National park in Bulgaria

The Central Balkan National Park (Национален парк Централен Балкан) is a national park in the heart of Bulgaria, nestled in the central and higher portions of the Balkan Mountains. Its altitude varies from 550 m near the town of Karlovo to 2376 m at Botev Peak, the highest summit in the range. It was established on 31 October 1991.

The park is the third-largest protected territory in Bulgaria, spanning an area of 716.69 km^{2} with a total length of 85 km from west to east and an average width of 10 km.

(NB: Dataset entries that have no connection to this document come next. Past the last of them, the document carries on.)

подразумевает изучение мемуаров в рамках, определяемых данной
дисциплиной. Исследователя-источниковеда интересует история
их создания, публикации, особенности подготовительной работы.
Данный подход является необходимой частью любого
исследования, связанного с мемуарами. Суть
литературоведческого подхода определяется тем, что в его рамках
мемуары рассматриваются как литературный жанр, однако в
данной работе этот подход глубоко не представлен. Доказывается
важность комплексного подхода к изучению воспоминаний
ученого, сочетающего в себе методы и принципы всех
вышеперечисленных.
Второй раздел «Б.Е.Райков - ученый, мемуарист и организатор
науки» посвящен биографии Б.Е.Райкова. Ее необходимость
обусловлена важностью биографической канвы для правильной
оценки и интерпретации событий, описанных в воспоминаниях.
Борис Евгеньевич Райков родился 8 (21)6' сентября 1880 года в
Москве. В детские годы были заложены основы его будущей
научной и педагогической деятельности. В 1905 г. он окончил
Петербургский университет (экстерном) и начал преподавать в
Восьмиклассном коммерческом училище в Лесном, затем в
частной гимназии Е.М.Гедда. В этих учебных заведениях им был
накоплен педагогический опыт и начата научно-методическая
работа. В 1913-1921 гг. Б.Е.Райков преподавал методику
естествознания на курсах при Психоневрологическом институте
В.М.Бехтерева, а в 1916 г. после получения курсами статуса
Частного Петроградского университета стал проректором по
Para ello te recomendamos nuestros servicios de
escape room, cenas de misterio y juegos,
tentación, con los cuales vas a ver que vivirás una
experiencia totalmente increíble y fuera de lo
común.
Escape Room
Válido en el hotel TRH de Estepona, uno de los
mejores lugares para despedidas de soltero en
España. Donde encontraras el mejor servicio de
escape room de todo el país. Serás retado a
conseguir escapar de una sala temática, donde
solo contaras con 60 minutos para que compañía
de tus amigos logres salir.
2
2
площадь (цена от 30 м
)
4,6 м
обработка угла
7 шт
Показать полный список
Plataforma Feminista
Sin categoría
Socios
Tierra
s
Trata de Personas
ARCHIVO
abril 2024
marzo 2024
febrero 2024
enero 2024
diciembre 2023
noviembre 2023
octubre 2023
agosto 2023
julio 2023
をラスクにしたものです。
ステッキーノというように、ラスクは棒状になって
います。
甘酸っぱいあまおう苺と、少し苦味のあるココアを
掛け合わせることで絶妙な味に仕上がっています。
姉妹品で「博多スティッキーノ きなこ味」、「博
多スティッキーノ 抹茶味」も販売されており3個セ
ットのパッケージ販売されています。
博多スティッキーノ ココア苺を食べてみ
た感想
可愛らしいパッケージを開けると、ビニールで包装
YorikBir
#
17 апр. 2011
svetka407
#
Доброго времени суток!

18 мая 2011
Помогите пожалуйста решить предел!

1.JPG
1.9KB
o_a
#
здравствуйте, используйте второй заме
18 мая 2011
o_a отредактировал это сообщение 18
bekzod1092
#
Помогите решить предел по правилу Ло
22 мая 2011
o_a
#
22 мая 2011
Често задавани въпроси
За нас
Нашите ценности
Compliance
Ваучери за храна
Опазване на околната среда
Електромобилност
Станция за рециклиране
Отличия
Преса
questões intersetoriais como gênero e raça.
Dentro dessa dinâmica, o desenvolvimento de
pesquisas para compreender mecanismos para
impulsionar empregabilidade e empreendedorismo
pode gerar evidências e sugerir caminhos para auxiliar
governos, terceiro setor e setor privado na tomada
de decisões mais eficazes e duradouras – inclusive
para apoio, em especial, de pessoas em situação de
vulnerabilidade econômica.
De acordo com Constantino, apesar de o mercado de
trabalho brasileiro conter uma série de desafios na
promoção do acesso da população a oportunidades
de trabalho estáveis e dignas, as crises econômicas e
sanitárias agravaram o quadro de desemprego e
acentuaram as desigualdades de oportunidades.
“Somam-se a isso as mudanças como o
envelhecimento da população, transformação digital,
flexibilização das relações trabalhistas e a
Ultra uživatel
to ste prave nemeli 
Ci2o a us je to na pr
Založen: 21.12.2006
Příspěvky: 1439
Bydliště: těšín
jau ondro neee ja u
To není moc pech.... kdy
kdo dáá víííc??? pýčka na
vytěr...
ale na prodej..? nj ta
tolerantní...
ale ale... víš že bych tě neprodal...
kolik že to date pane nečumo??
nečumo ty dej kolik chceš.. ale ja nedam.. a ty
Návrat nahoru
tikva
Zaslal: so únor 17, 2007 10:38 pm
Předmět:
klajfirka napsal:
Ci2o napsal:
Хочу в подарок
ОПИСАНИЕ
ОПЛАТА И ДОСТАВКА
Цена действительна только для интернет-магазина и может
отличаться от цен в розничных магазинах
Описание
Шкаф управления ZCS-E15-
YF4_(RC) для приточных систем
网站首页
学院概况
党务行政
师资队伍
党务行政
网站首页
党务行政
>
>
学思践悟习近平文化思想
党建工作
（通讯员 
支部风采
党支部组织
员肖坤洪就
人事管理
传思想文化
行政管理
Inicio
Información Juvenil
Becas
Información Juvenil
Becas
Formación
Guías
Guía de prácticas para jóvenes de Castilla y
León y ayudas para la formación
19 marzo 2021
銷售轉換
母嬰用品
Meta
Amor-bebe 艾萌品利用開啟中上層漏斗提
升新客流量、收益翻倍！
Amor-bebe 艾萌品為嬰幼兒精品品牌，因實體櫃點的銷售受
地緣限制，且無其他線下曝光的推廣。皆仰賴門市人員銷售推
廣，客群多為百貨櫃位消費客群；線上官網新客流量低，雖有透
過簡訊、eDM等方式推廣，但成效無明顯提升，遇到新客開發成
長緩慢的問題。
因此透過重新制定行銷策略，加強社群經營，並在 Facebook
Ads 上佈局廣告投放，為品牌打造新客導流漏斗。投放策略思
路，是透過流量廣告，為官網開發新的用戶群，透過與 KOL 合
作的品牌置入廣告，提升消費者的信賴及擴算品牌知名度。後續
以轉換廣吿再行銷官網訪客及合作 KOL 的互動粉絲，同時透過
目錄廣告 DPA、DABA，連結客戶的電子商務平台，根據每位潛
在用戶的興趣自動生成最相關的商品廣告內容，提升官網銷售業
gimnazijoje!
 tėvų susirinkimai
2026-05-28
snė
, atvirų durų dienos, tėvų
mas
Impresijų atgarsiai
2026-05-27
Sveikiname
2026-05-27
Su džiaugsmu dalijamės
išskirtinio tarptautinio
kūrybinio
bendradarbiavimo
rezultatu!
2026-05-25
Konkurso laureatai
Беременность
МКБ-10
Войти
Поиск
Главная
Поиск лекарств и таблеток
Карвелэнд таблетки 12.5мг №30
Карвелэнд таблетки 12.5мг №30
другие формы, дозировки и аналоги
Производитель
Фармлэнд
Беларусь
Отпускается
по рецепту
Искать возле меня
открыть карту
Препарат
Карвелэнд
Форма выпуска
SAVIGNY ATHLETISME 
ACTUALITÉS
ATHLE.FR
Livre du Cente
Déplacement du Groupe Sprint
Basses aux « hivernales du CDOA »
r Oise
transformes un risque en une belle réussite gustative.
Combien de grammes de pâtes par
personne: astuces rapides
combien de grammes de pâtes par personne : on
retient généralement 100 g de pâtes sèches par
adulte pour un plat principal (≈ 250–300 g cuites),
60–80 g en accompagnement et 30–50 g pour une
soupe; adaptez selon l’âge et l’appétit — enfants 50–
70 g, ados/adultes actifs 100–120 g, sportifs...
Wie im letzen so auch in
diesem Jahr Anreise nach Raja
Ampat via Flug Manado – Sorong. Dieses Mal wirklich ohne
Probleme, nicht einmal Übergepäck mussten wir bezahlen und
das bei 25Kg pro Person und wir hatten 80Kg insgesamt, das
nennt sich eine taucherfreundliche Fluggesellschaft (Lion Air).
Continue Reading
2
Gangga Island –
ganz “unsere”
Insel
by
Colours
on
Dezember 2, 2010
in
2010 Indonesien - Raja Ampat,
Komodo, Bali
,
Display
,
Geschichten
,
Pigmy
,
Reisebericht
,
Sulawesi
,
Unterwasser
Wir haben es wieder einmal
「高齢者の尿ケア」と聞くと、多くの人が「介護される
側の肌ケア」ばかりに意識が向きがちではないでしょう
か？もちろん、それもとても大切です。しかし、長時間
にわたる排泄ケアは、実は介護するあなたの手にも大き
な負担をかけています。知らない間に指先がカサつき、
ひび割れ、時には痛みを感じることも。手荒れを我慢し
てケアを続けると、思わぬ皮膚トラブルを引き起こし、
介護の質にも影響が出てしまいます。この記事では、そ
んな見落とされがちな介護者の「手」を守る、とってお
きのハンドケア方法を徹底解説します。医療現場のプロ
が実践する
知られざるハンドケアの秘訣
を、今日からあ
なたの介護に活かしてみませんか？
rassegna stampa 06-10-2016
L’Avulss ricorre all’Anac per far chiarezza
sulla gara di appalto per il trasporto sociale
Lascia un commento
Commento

It occupies parts of 5 of the country's 28 provinces: Lovech, Gabrovo, Sofia, Plovdiv and Stara Zagora. The national park also includes nine nature reserves, covering 28% of its territory: Boatin, Tsarichina, Kozya Stena, Steneto, Severen Dzhendem, Peeshti Skali, Sokolna, Dzhendema and Stara Reka.

The Central Balkan National Park is one of the largest and most valuable of the protected areas in Europe. The International Union for Conservation of Nature (IUCN) has listed the Park as Category 2. The national park and eight of the nine nature reserves are on the UN list of Representative Protected Areas, and four of the nature reserves are included in the World Network of Biosphere Reserves under the UNESCO Man and Biosphere Programme. The park was a full member of the WWF-led PAN Parks foundation. Since 2017, the ancient beech forests within all nine park reserves have been included in the Primeval Beech Forests World Heritage Site.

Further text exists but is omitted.